“The Hundred-Year Walk: An Armenian Odyssey” A book by Dawn Anahid MacKeen To see long excerpts from “The Hundred-Year Walk” at Google Books, click here.

For over 40 years, I have been teaching about the Armenian Genocide in my university classes. The students’ reactions are entirely predictable: Armenian-Americans invariably thank me for mentioning the subject; other students usually know little or nothing about the topic, a tragic result of inadequate American education and continuing Turkish denial about the first genocide of the 20th century. For the latter group of students, I recommend various readings, especially the works of my longtime UCLA colleague, professor Richard Hovannisian, a renowned scholar of this dark episode of human history. But most academic works are intended primarily for scholars and researchers; most students are unlikely to follow up on my suggestions.
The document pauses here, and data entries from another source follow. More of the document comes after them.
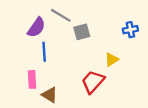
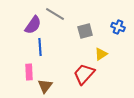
blue cross: (130, 30) -> (118, 27), turned 32
gray square: (82, 32) -> (85, 31), moved
brown triangle: (50, 95) -> (45, 86), turned 35

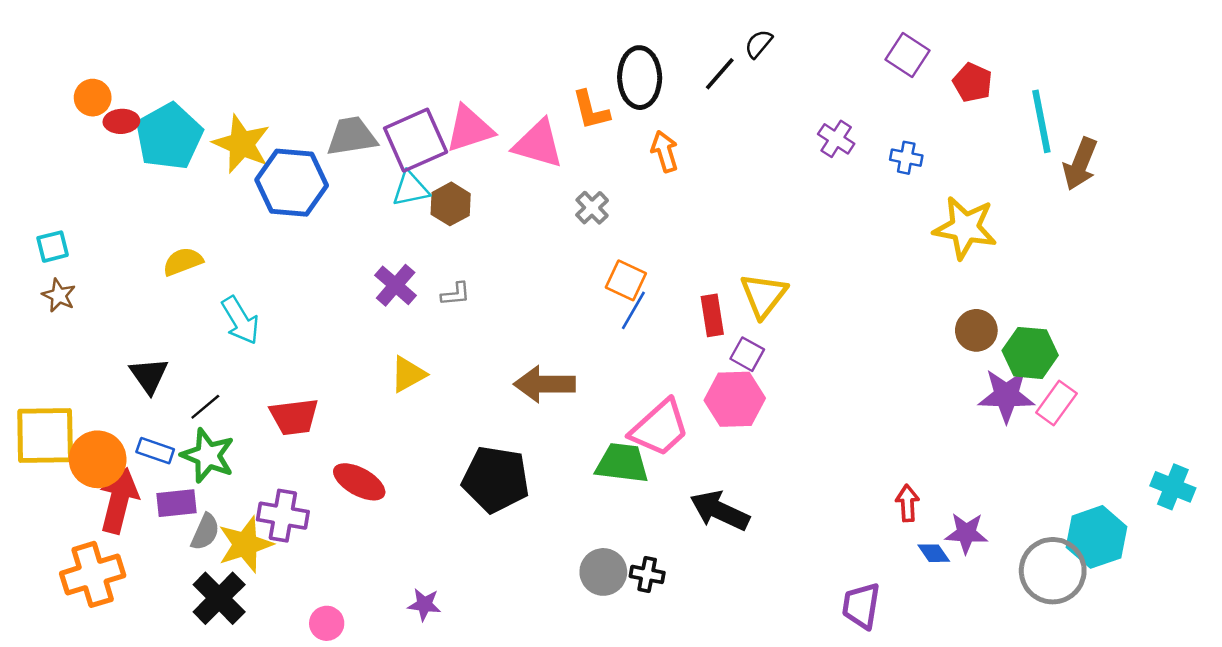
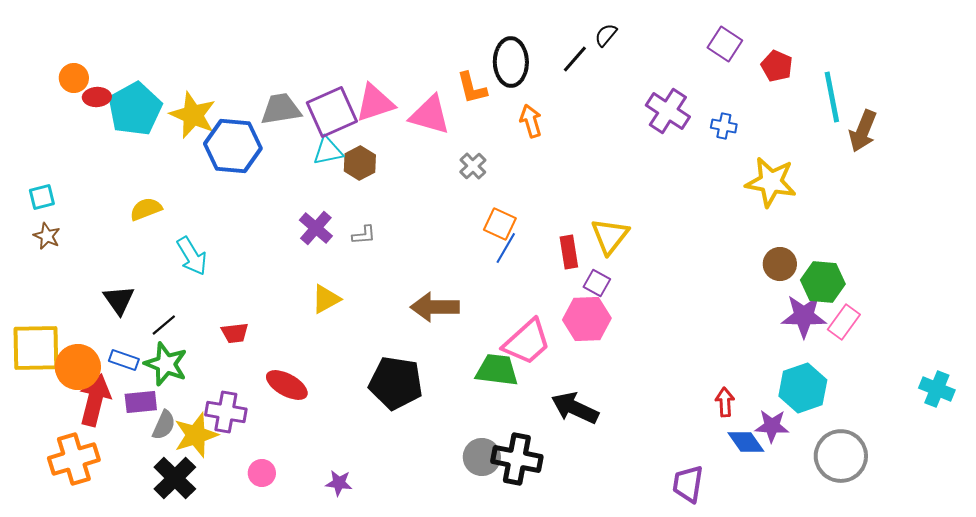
purple cross: (836, 139) -> (668, 111), size x1.5
red trapezoid: (294, 417) -> (235, 333), size x0.7
cyan hexagon: (1096, 537) -> (803, 388), moved
blue diamond: (934, 553) -> (746, 442), size x1.4
black cross: (647, 574) -> (517, 459), size x1.8
pink circle: (327, 623) -> (262, 473), moved

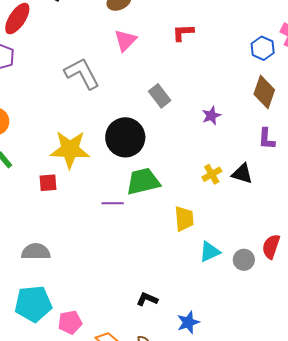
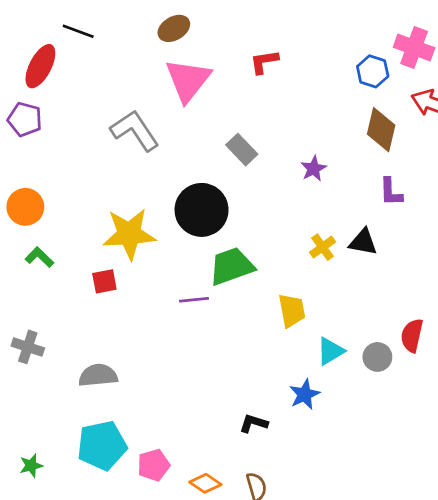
pink triangle: (125, 40) -> (188, 80), size x1.5
blue star: (188, 322) -> (305, 394), moved

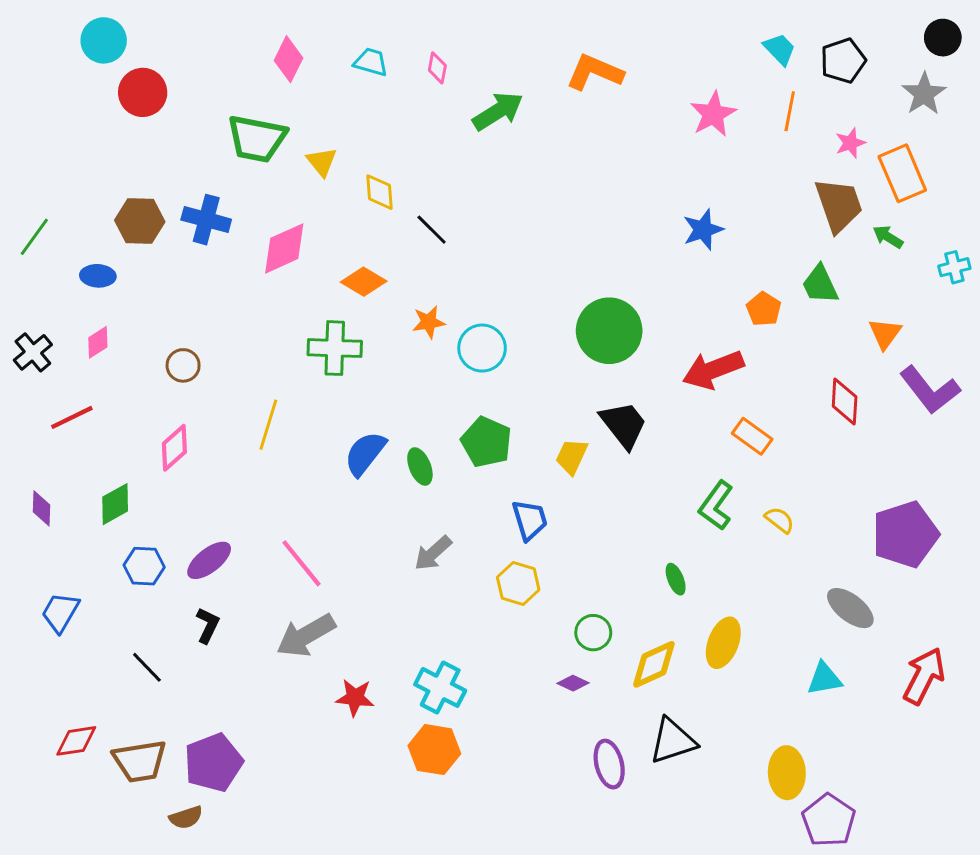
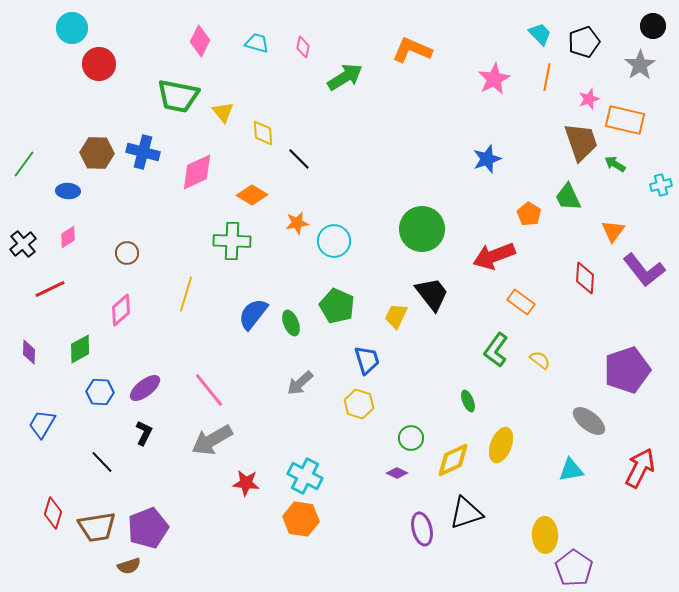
orange rectangle: (902, 173) -> (625, 120), turned -54
red diamond: (76, 741) -> (53, 513), turned -64

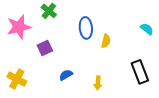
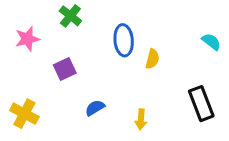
pink star: (19, 27) -> (27, 39), size x0.7

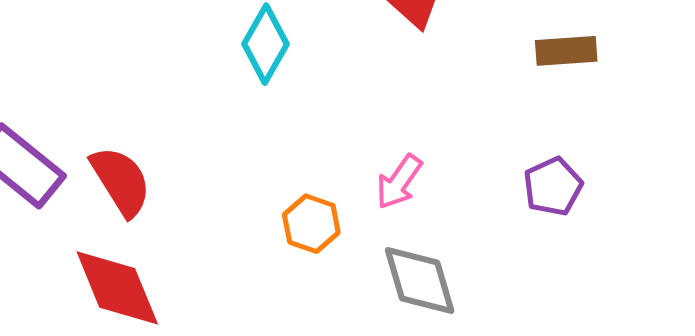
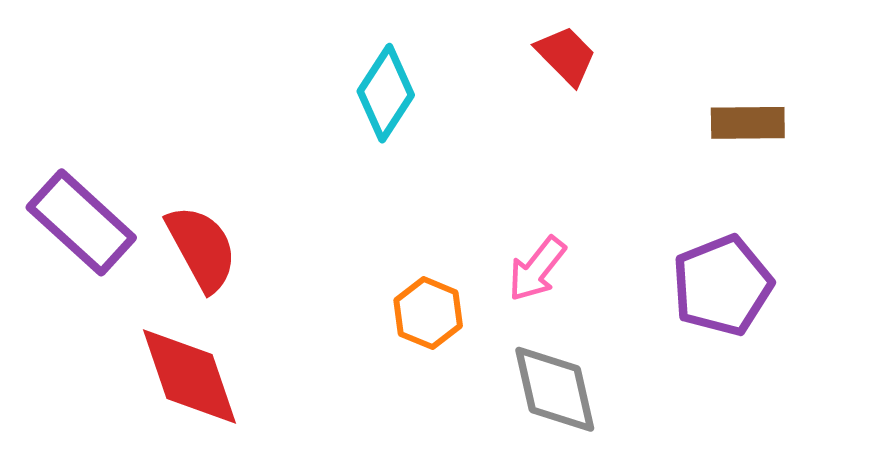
purple pentagon: (553, 187) -> (722, 285), size x1.4

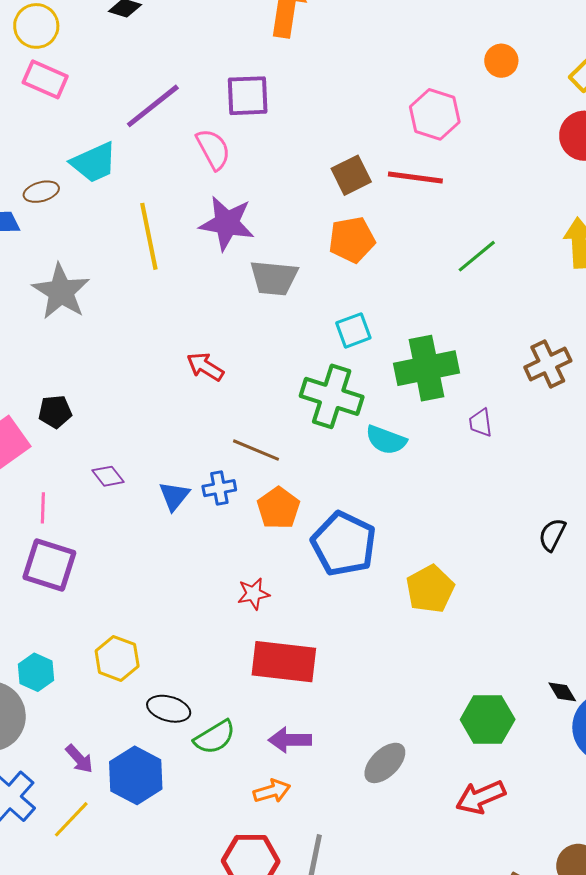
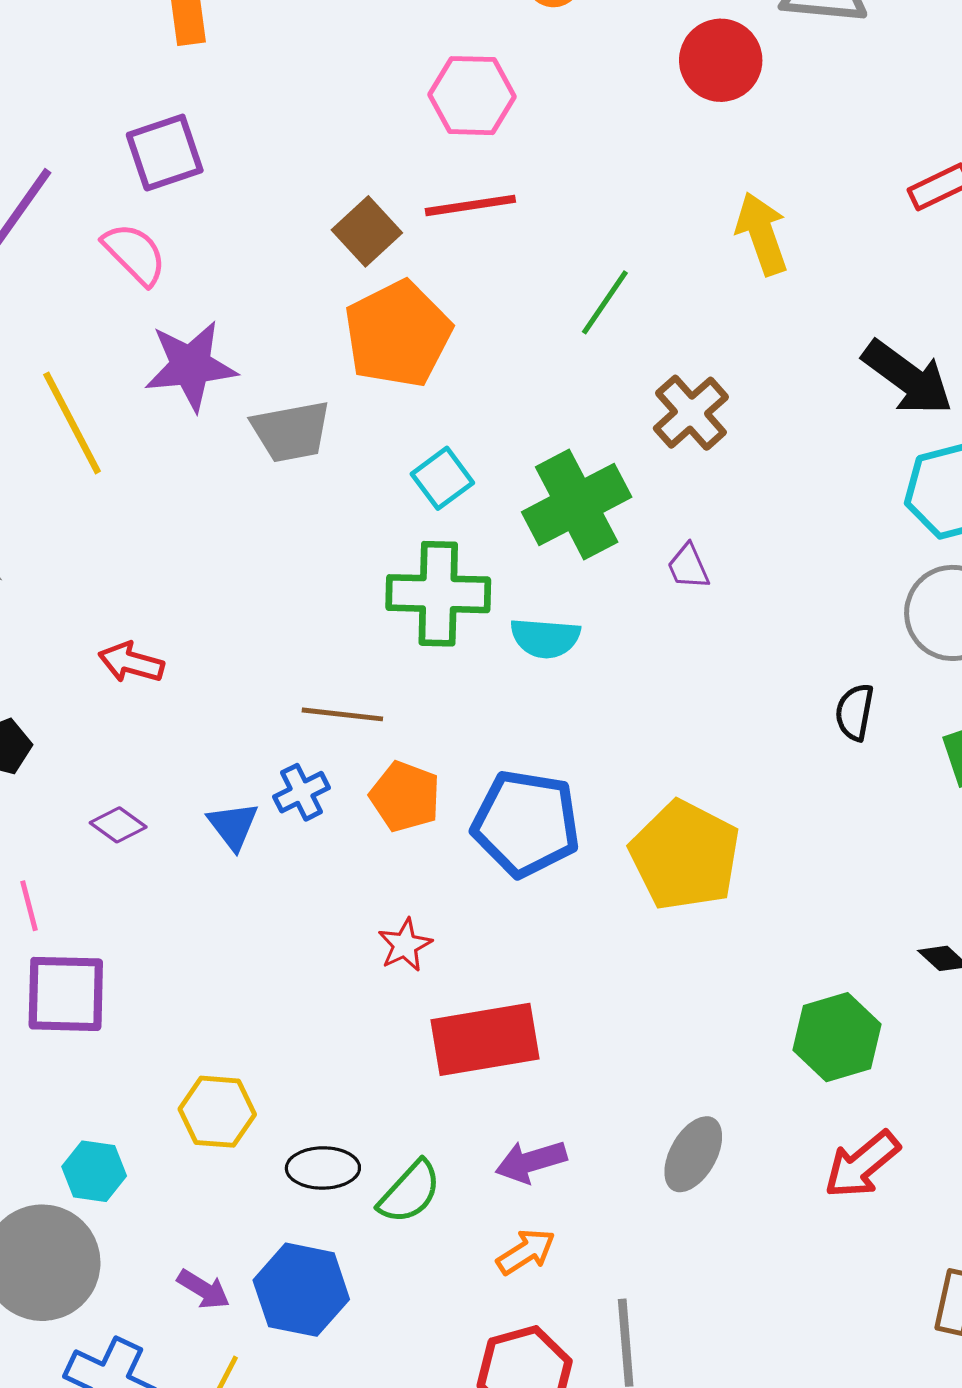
orange pentagon: (352, 240) -> (398, 334), size x1.4
brown cross: (548, 364) -> (691, 413), moved
red arrow: (205, 367) -> (131, 662), moved
yellow pentagon: (430, 589) -> (685, 855), size x1.4

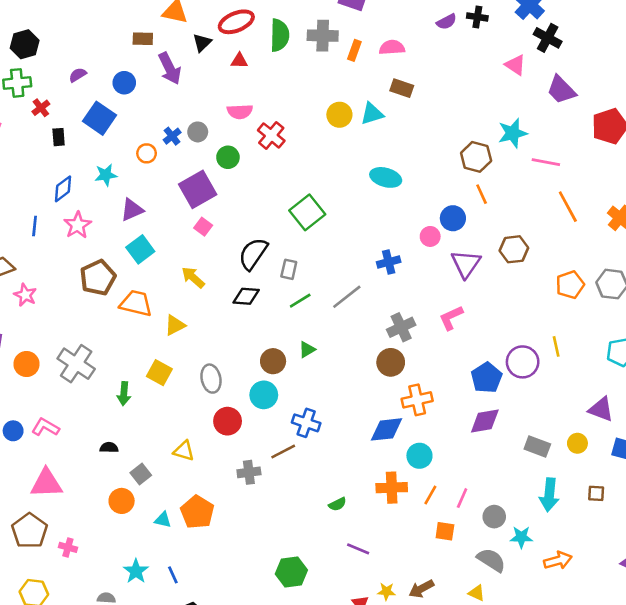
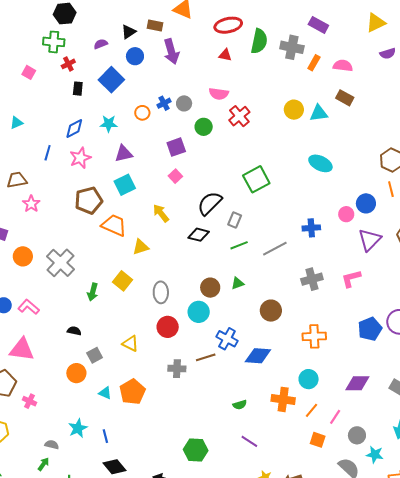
black triangle: (202, 43) -> (129, 32), moved
purple square: (198, 189) -> (176, 147), size x0.7
brown circle: (391, 362) -> (271, 311), moved
purple diamond: (485, 421) -> (357, 383), moved
blue diamond: (386, 429) -> (258, 356), moved

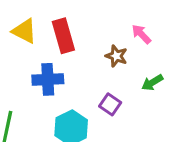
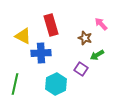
yellow triangle: (24, 31) -> (23, 36), moved
green arrow: (152, 83) -> (97, 55), moved

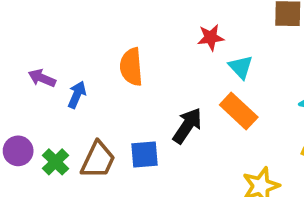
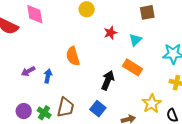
cyan triangle: (241, 67) -> (135, 40), moved, turned 40
purple arrow: (42, 78) -> (28, 71), turned -40
blue square: (145, 154) -> (98, 109), moved, turned -35

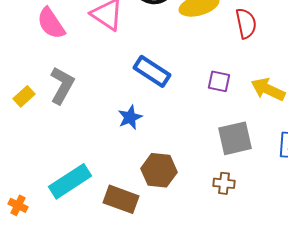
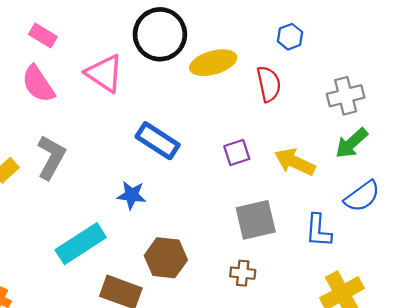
purple square: (219, 81) -> (237, 153), turned -30
blue star: (130, 117) -> (132, 195), turned 30
cyan rectangle: (70, 181) -> (81, 244), moved

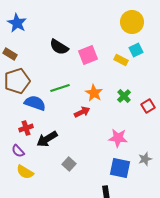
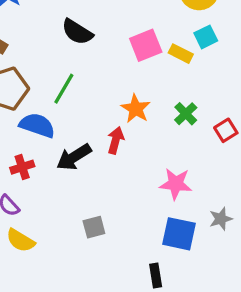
pink square: (88, 55) -> (146, 45), moved
green line: (60, 88) -> (64, 89), moved, turned -42
red arrow: (82, 112) -> (116, 140), turned -49
black arrow: (47, 139) -> (74, 157), moved
gray square: (69, 164) -> (94, 227), turned 32

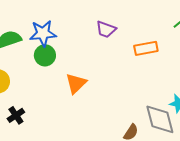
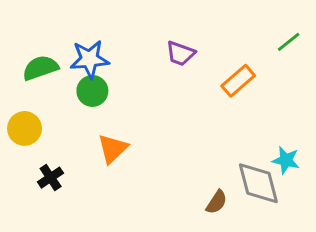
orange rectangle: (146, 48) -> (238, 81), turned -30
orange triangle: (76, 83) -> (113, 149), moved

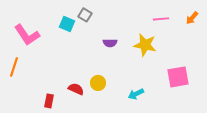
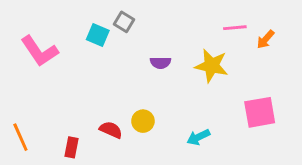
orange arrow: (192, 18) -> (266, 39), moved
orange line: (14, 67) -> (20, 137), moved, turned -42

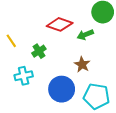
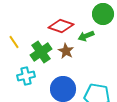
green cross: (39, 51) -> (41, 52), size x1.5
brown star: (82, 64) -> (66, 51), moved

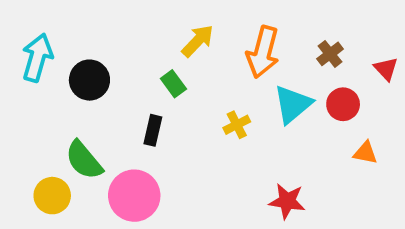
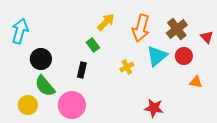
brown cross: (330, 54) -> (177, 29), size x1.5
black circle: (89, 80) -> (41, 59), moved

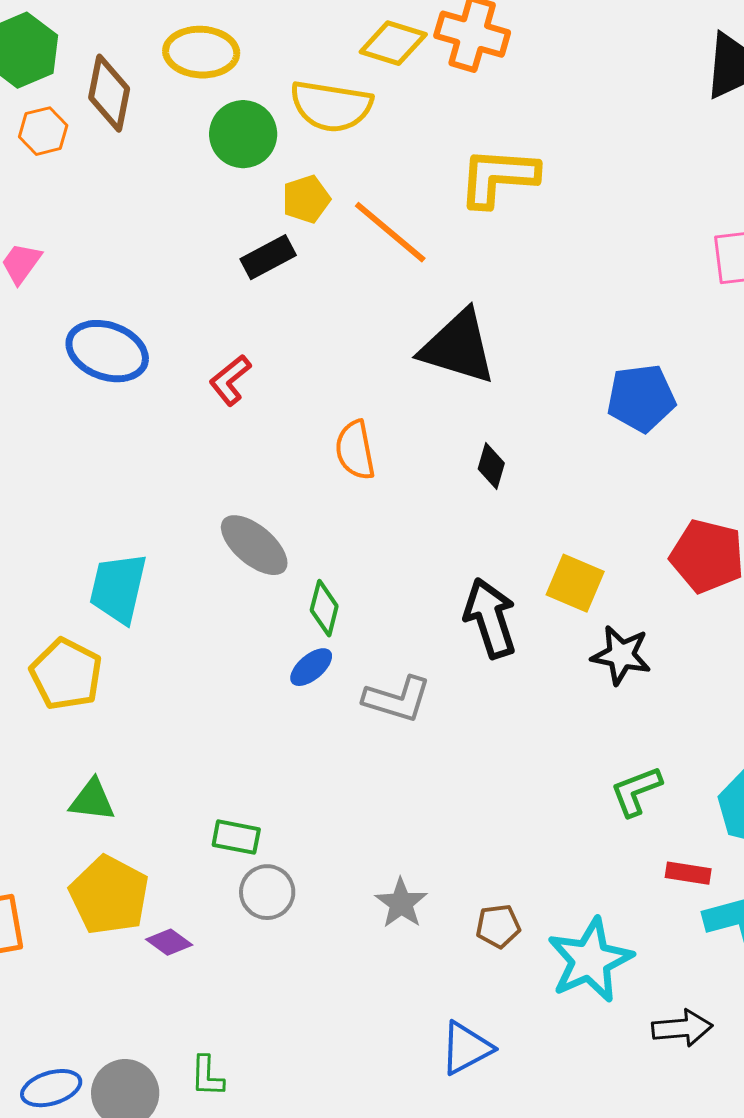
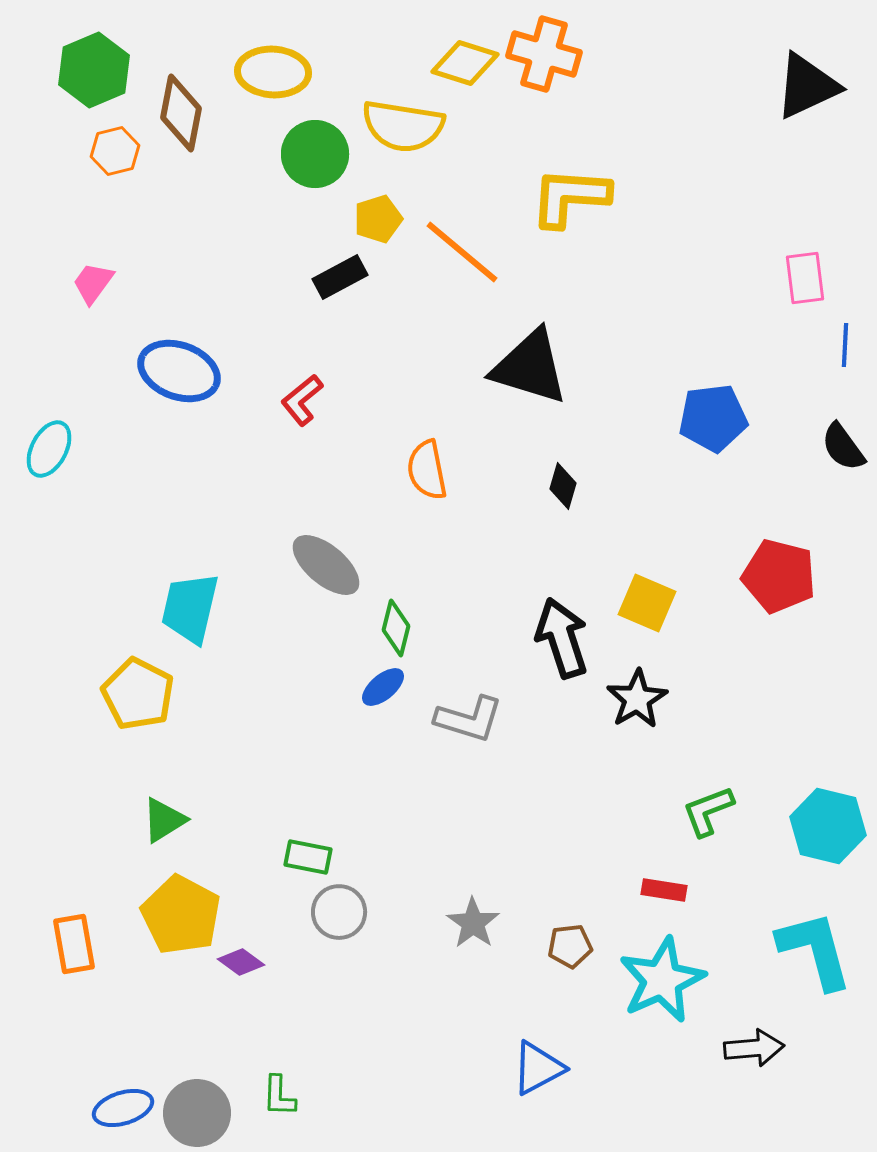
black star: (621, 655) -> (637, 699), moved, turned 30
green triangle: (92, 800) -> (164, 820), turned -39
red rectangle: (688, 873) -> (664, 890), moved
I regularly inform students that a million and a half Armenians perished during the genocide, which began in April 1915. But this number, like the 6 million Jews murdered during the Nazi Holocaust, is a remote abstraction. Such huge figures are seemingly devoid of real human drama, especially as these tragedies recede into history. A more fruitful educational alternative for lay audiences, including university students, is often survivor memoirs. These exist in abundance for the Holocaust, but most Armenian Genocide memoirs are in the Armenian language and inaccessible to most Americans.

A new book by journalist Dawn Anahid MacKeen has dramatically changed this. “The Hundred-Year Walk” is a compelling book that chronicles the harrowing experiences of the author’s grandfather during the genocide. Stepan Miskjian was a young man from the town of Adabazar (now Adapazari), located in northwestern Turkey. Although not well educated, he was nevertheless a successful small entrepreneur with extremely close ties to his family. Miraculously, through personal guile, artful manipulation and sheer luck, Miskjian defied the overwhelming odds and survived the death marches that he and his fellow Armenians endured.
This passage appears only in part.